Open kaijennissen opened 1 year ago
Hi @kaijennissen! Thank you so much for opening this bug! I tried to reproduce it locally, but found that the script failed for a different reason - the output of isocalendar()
was a tuple, rather than a named tuple, and so calling year
and week
failed. When I replaced it with the appropriate index 0
, and 1
, like below, the whole script worked:
import modin.pandas as pd
df = pd.DataFrame({"Date": pd.date_range("2001-01-01", freq="d", periods=12)})
df["Year"] = df.Date.apply(lambda x: x.isocalendar()[0])
df["Week"] = df.Date.apply(lambda x: x.isocalendar()[1])
df["Yearweek"] = df.Year * 100 + df.Week
df["Monday"] = pd.to_datetime(
df.Year.astype(str) + "-" + df.Week.astype(str) + "-" + "1", format="%Y-%W-%w"
)
Please let me know if that resolves the issue for you!

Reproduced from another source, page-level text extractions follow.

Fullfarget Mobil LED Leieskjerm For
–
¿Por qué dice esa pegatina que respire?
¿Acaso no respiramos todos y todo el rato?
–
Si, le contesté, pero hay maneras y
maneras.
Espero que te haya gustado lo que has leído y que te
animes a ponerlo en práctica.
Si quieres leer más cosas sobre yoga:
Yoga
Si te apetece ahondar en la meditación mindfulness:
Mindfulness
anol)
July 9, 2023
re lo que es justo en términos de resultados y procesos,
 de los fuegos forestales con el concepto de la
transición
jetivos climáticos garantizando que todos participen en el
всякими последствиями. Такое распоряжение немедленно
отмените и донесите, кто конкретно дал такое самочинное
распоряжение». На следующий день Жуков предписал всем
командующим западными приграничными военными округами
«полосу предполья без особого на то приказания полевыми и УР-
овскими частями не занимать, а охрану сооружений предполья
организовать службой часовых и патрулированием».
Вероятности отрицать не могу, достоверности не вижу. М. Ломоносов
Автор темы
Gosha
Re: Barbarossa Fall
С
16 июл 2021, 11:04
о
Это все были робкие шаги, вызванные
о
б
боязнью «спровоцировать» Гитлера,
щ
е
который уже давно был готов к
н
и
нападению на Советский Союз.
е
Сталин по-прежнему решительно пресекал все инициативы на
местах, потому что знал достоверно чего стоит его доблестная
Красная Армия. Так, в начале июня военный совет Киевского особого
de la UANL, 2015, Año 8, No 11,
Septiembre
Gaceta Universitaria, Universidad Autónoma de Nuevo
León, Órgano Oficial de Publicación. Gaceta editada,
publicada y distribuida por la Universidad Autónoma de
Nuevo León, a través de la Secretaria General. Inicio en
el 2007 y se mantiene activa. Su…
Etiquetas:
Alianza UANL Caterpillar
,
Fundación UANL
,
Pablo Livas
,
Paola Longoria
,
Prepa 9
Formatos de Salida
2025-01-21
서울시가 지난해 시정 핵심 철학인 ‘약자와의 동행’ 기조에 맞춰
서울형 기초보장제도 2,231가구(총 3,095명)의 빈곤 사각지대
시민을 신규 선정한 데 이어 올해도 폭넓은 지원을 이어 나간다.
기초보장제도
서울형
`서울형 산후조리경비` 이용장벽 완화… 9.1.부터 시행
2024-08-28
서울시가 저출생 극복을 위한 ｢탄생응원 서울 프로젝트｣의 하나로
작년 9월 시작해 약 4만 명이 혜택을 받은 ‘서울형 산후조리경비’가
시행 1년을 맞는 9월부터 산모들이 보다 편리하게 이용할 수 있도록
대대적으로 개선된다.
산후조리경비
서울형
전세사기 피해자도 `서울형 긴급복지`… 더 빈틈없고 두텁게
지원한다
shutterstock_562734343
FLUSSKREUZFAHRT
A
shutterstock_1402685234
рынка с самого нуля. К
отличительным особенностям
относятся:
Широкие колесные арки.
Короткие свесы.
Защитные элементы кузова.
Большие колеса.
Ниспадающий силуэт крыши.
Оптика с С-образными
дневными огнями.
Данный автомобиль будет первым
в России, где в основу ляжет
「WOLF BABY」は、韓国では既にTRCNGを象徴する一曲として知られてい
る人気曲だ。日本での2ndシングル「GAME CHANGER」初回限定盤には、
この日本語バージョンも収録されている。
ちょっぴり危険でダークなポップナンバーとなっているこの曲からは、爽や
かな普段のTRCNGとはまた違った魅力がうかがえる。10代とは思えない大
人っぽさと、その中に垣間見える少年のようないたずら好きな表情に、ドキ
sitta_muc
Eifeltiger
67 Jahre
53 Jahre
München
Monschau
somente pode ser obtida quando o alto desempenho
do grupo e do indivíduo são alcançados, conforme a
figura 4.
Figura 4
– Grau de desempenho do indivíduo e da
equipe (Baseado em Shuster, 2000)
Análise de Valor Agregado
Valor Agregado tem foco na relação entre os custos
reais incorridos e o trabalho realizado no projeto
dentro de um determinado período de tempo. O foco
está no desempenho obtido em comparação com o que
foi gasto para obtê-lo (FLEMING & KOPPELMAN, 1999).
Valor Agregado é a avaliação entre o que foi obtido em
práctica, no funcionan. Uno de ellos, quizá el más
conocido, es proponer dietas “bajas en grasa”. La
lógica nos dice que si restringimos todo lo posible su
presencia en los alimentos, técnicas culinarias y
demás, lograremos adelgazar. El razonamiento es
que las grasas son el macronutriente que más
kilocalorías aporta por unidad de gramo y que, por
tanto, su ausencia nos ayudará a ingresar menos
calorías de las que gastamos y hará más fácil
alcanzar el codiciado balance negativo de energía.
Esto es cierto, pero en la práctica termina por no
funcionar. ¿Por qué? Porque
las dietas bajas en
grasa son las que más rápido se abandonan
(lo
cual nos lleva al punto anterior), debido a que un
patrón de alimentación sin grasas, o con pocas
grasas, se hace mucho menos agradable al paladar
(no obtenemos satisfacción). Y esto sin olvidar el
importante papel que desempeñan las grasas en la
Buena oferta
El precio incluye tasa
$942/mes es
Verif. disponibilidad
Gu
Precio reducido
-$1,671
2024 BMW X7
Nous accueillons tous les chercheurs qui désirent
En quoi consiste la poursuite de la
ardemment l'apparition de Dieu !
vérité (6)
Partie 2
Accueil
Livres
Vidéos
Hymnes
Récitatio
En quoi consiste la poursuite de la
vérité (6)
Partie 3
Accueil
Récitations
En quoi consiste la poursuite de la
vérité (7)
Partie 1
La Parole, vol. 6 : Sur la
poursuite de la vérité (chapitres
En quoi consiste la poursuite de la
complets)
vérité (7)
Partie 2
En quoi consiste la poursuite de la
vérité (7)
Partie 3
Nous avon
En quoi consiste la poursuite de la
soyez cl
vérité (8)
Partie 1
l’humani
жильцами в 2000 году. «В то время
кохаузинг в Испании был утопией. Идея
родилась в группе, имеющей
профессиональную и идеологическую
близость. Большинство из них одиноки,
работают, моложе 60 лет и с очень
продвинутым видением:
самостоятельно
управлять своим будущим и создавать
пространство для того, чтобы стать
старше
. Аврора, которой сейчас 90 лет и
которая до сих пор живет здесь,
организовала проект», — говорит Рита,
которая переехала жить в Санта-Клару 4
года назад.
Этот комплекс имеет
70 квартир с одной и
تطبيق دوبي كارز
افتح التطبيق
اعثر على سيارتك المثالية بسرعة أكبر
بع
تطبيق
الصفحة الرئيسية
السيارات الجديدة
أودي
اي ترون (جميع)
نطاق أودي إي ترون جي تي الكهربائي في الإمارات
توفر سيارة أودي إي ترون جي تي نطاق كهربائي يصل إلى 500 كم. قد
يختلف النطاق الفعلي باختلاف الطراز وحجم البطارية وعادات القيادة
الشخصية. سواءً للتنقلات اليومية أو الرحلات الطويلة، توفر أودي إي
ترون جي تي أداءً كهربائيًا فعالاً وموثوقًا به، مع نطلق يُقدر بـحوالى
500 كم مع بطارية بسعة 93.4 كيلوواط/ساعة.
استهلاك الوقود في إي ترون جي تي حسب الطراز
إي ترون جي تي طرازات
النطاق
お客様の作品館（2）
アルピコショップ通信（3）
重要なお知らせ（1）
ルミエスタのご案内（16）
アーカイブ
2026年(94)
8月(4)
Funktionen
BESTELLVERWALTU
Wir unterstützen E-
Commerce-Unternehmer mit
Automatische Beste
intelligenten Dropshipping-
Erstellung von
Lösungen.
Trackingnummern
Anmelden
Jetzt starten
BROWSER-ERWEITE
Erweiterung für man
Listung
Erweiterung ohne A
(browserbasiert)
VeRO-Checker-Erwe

For me it's a named tuple.
>>> df.Date[0].isocalendar()
datetime.IsoCalendarDate(year=2001, week=1, weekday=1)
But using your code still raises the same error message. I've also tried to run the code as a script which raises the following error message. I suspect that dask
is broken despite having set up a new conda env.
For me it's a named tuple.
>>> df.Date[0].isocalendar() datetime.IsoCalendarDate(year=2001, week=1, weekday=1)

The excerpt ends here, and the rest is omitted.